Letters on flight itinerary--what do they mean?

What do those letters next to flight numbers on an itinerary mean? I know they relate to conditions, for example whether you can change the date. Does anyone know of a list of these letters and what they mean?

The letters I want to find out about are k, l, s, and b.

Thanks for any information.

Thats the different booking categories and they define things like if the tickes is exchangable to other flights without additional costs, how long they are valid, if they count for the miles programs, etc.
Not sure about the individual meanings of each letter but thats what I was told once when I complained that my miles where not counted at Cathay (they don’t accept some of the lower ones anymore and yes, I am usually flying cattle class…lol)

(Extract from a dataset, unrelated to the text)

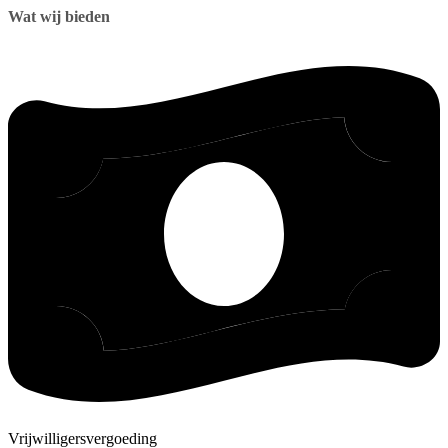
Wat wij bieden
Vrijwilligersvergoeding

[quote=“joesax”]What do those letters next to flight numbers on an itinerary mean? I know they relate to conditions, for example whether you can change the date. Does anyone know of a list of these letters and what they mean?

The letters I want to find out about are k, l, s, and b.

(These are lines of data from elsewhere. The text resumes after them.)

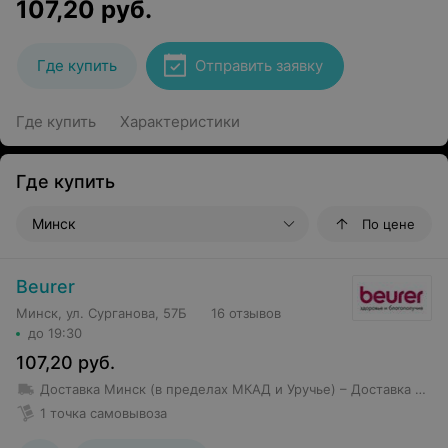
107,20
руб.
Где купить
Отправить заявку
Где купить
Характеристики
Где купить
Минск
По цене
Beurer
Минск, ул. Сурганова, 57Б
16 отзывов
до 19:30
107,20
руб.
Доставка Минск (в пределах МКАД и Уручье)
– Доставка товаров стоимостью свыше 150 BYN в пределах МКАД, Уручье и Шабаны — бесплатно; – Доставка товаров стоимостью до 150 BYN в пределах МКАД, Уручье и Шабаны — 10 BYN; – Стоимость доставки в остальные районы — от 12 BYN (но не более 10 км от МКАД); – Доставка товаров стоимостью более 250 BYN за пределы МКАД, но не более 7 км осуществляется бесплатно
1 точка самовывоза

Thanks for any information.[/quote]
Yield management. In the coach cabin on an airplane, there are dozens of different fares with different restrictions. The airline allocates them into “buckets” and designates them with a letter. Once the cheapest bucket is empty it goes up to the next bucket. Within each bucket, or letter, it can be broken down further with advance purchase, minimum and maximum stay restrictions.

travelterminal.com/whatsinafare.shtml

seatguru.com/

iata.org/whatwedo/aircraft_o … ding/index

ezinearticles.com/?How-To-Crack- … &id=694764

airlinecodes.co.uk/

Different airlines use different booking class codes, but they are generally the same: F, P, A and sometimes Z being First; J, D, C, I being Business, and the rest being Economy or non-revenue codes. F, J, and Y are usually full-fares, but I have had full-fare tickets with P, J, and W on them as well. (MAS, CX, and BA, respectively)

The fare codes can sometimes be found on the airlines website.

Also:

www.checkmytrip.com

Sometimes the airline (eg BA) won’t tell you the booking class you’re in, important for frequent flyers travelling in reduced circumstances, i.e., Steerage.